Defendants contend that Plaintiffs "received exactly what they expected and the risks they complain of never affected them."
(ECF No. 10 at 10).
Therefore, Defendants assert that this Court should hold Plaintiffs "lack standing and their entire Complaint should be dismissed with prejudice." (Id.).
"The Court elects to treat the issue [of whether Plaintiffs have sufficiently alleged they suffered damage] as an alleged failure to state a claim because this is how the Eighth Circuit has treated the matter."

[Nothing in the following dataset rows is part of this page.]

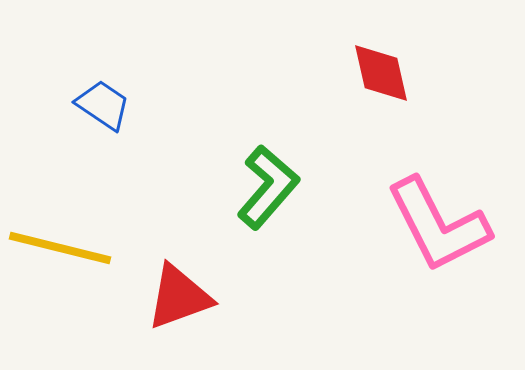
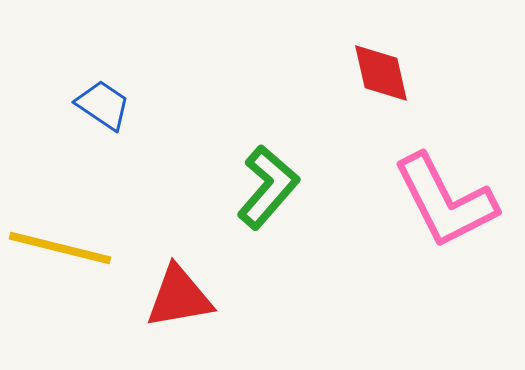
pink L-shape: moved 7 px right, 24 px up
red triangle: rotated 10 degrees clockwise
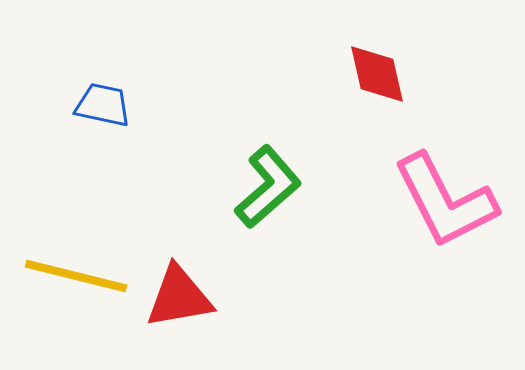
red diamond: moved 4 px left, 1 px down
blue trapezoid: rotated 22 degrees counterclockwise
green L-shape: rotated 8 degrees clockwise
yellow line: moved 16 px right, 28 px down
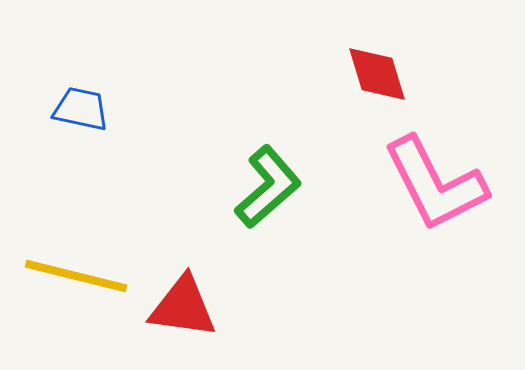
red diamond: rotated 4 degrees counterclockwise
blue trapezoid: moved 22 px left, 4 px down
pink L-shape: moved 10 px left, 17 px up
red triangle: moved 4 px right, 10 px down; rotated 18 degrees clockwise
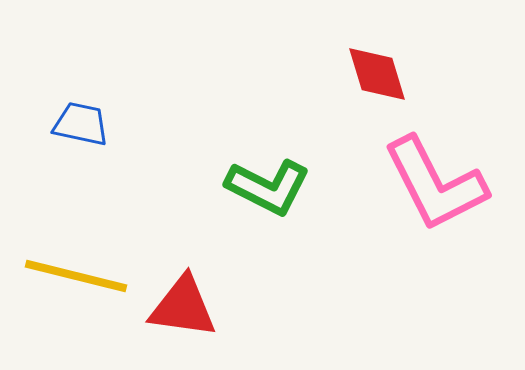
blue trapezoid: moved 15 px down
green L-shape: rotated 68 degrees clockwise
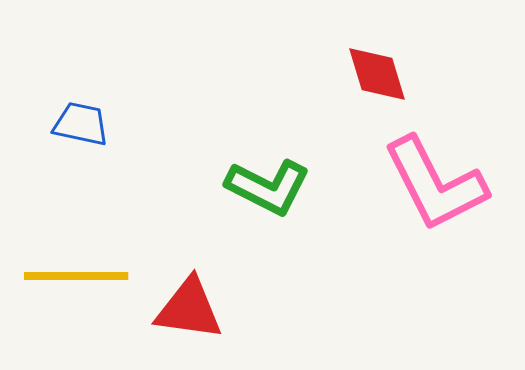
yellow line: rotated 14 degrees counterclockwise
red triangle: moved 6 px right, 2 px down
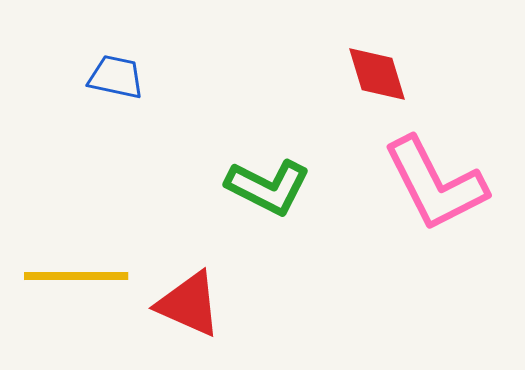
blue trapezoid: moved 35 px right, 47 px up
red triangle: moved 5 px up; rotated 16 degrees clockwise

In re Bisphenol-A (BPA) Polycarbonate Plastic Products Liab. Litig., 687 F. Supp. 2d 897, 910 (W.D. Mo. 2009).
In response, Plaintiffs contend that they have alleged an ascertainable loss.
(ECF No. 15 at 6).
Plaintiffs rely upon the allegation that they "suffered injury in fact and a loss of money in that they have been deprived of the benefit of their bargain and have spent money on Johnson's Baby Powder when it contained serious risks, which were known to Defendants but undisclosed, concealed, and misrepresented by Defendants."
(ECF No. 15 at 6 (citing Class Action Complaint, ¶78); ECF No. 15 at 8 ("Plaintiffs paid more for the product than they otherwise would have paid for it had its safety risk been properly disclosed."); ECF No. 15 at 9 ("the injury will be redressed by a favorable decision in the amount of 'the difference between the actual value of the property and what its value would have been if it had been as represented'" (citing Sunset Pools of St. Louis, Inc. v. Schaefer, 869 S.W.2d 883, 886 (Mo. Ct. App. 1994)).
Plaintiffs contend that "Defendants violated the MMPA with their deceptive business practices in marketing [Johnson's(R) Baby Powder] to consumers," not by "exposing people to personal injury from a risky product" as claimed by Defendants.
(ECF No. 15 at 9, n.3).
Plaintiffs state that they are entitled to '"the difference between the actual value of the property and what its value would have been if it had been as represented.'"
(ECF No. 15 at 6 (citing Grabinski v. Blue Springs Ford Sales, Inc., 136 F.3d 565, 570 (8th Cir. 1998); Edmonds v. Hough, 344 S.W.3d 219, 223-24 (Mo. Ct. App. 2011); Clement v. St. Charles Nissan, Inc., 103 S.W.3d 898, 900 (Mo. Ct. App. 2003)).